Problem to solve => Go to the line in the entries below that holds "Golden 12 LP 10" and repeat exactly from there through the line that holds "- Down In The Val", inclusive.

[Opening Records section]

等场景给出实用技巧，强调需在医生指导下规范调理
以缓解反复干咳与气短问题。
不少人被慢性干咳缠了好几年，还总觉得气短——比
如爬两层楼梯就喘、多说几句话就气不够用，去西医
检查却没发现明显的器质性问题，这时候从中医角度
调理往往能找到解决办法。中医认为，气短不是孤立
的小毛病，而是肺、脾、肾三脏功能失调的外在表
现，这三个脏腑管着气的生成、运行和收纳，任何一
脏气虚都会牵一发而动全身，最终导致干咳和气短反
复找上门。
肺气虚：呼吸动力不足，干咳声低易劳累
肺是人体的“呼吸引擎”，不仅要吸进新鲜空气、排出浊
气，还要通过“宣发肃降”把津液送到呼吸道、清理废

[Closing Records section]
[Opening Records section]

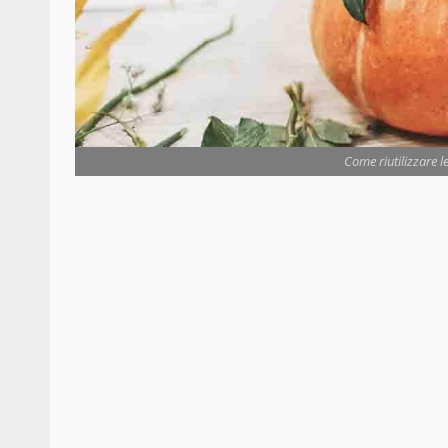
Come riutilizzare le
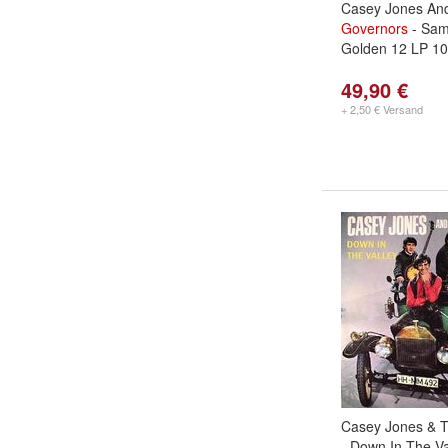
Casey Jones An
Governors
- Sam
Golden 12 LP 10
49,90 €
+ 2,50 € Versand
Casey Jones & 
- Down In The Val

[Closing Records section]
[Opening Records section]

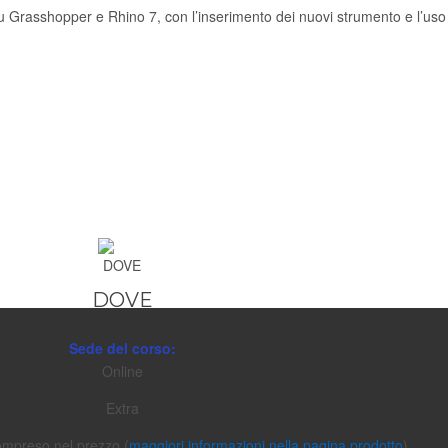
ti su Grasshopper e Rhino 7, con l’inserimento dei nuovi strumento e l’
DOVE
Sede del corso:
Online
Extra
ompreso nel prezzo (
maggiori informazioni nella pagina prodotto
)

[Closing Records section]

Solved problem =>
Golden 12 LP 10
49,90 €
+ 2,50 € Versand
Casey Jones & 
- Down In The Val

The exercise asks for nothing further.